「余裕を持つほど死んでいく」 数年前は弱気に…杉山一樹はなぜ“激変”を遂げたのか?

  • 記者:竹村岳
    2025.07.10
  • 1軍
9日のオリックス戦に登板した杉山一樹【写真:栗木一考】
9日のオリックス戦に登板した杉山一樹【写真:栗木一考】

ブルペンの柱として君臨「いつも思うのはチームのため」

 かつては、自分すら信じられなかった。“弱気”だった男は今、使命を背負ってマウンドに立っている。今季7年目を迎えた杉山一樹投手はリーグトップの38試合に登板して2勝2敗10セーブ、防御率0.96という圧倒的な成績でブルペンを支えている。

 プロ4年目の2022年を終えた時点で、通算38試合に登板し、わずか3勝。88回1/3を投げて68与四球と、制球面に明確な課題を抱えていた。2023年は右肘の故障もあり、1軍登板なしに終わった。「申し訳なかったですし、僕がチャンスをもらったばかりに他の選手のチャンスも奪われて。なのに結果も出せていなかったので……」。あまりにも強い自責の念は、体調にも現れる。時には精神科にも足を運ぶなど、プレーどころではない状態だった。
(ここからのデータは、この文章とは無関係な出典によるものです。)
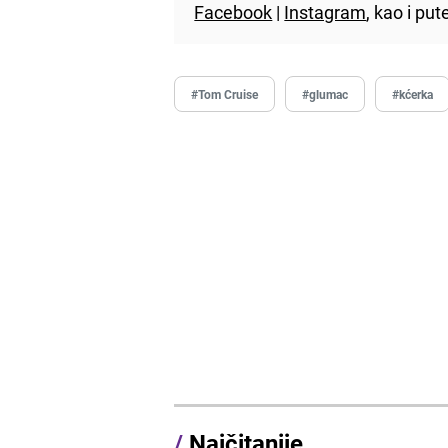
Facebook
|
Instagram
, kao i p
#Tom Cruise
#glumac
#kćerka
/
Najčitanije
 苦境を乗り越えた右腕は今、事実上のクローザーを託されている。ロベルト・オスナ投手が不在の中で、10セーブはチームトップだ。「僕がいつも思っているのは、チームのためということです。本当にそれだけ」。多くのファンが、数年前まで苦しみ抜いていた杉山の姿を知っているはず。なぜここまで、大きな変化を遂げることができたのか。